── Records for processing

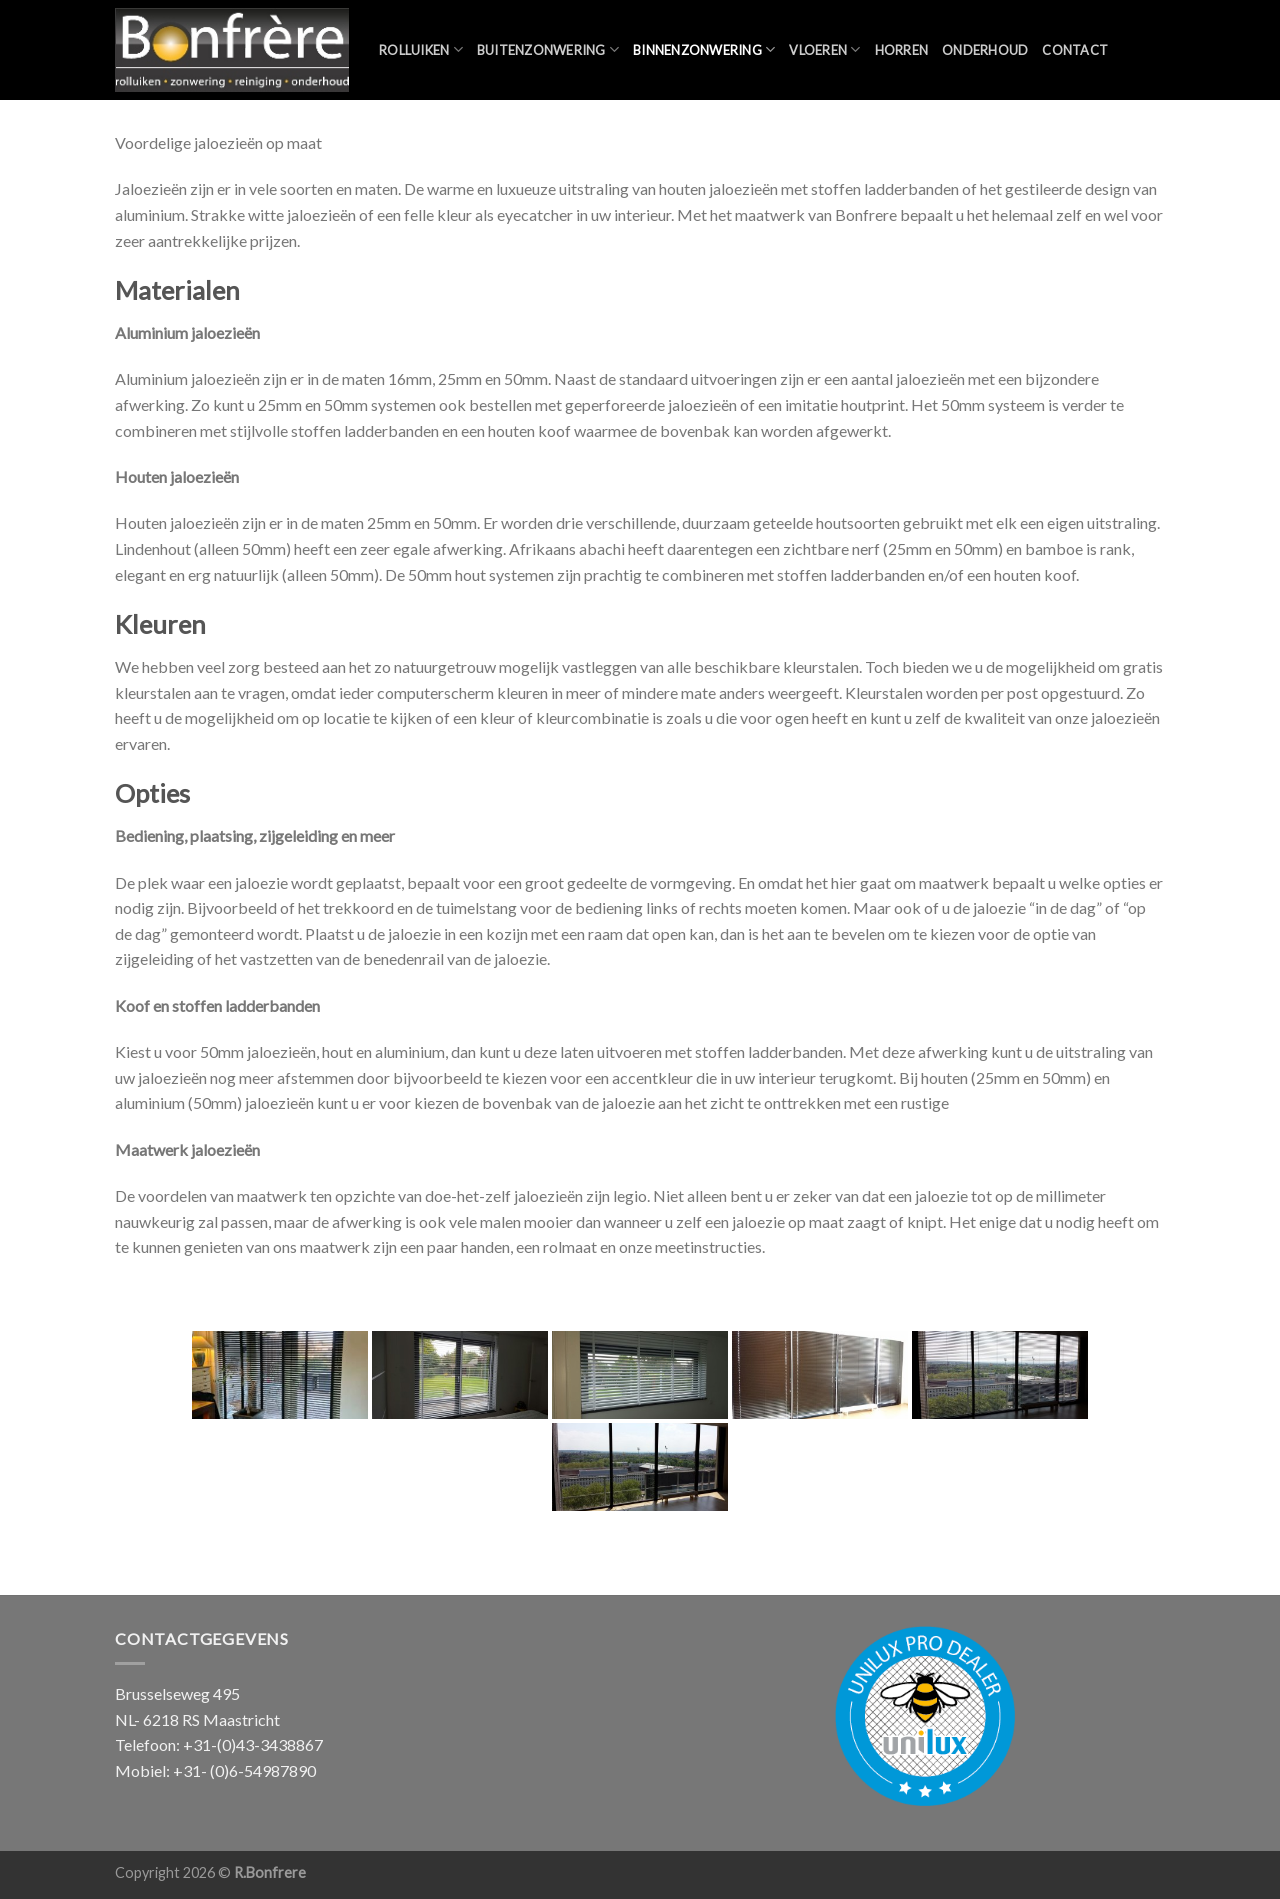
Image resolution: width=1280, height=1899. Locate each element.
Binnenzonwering (704, 49)
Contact (1075, 50)
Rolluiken (421, 49)
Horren (902, 50)
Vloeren (824, 49)
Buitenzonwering (548, 49)
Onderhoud (985, 50)
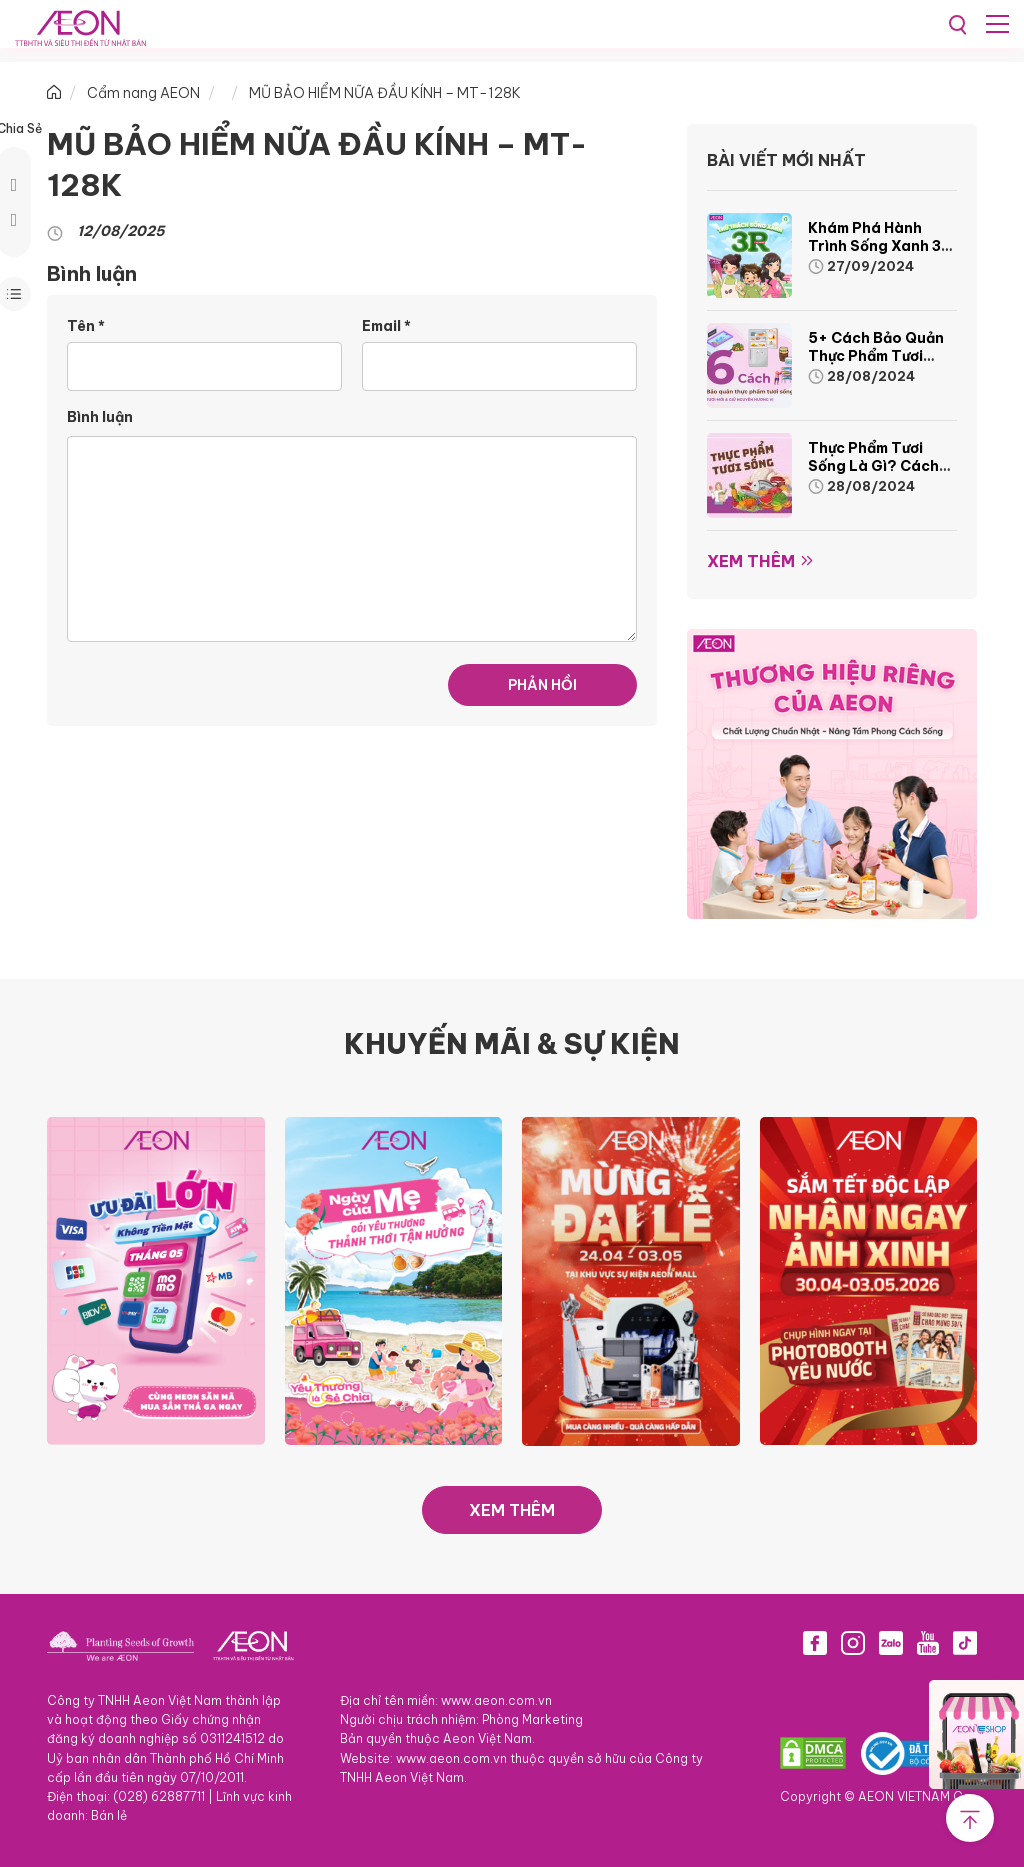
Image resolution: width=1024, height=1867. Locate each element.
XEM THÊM (512, 1510)
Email (386, 326)
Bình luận (100, 417)
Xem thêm (751, 561)
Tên (86, 326)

────

§ **Instructions to follow**:
Leaving out the pictures, output the listing above exactly as given.

§ **Answer area**:
Image resolution: width=1280, height=1899. Locate each element.
Binnenzonwering (704, 49)
Contact (1075, 50)
Rolluiken (421, 49)
Horren (902, 50)
Vloeren (824, 49)
Buitenzonwering (548, 49)
Onderhoud (985, 50)
Image resolution: width=1024, height=1867. Locate each element.
XEM THÊM (512, 1510)
Email (386, 326)
Bình luận (100, 417)
Xem thêm (751, 561)
Tên (86, 326)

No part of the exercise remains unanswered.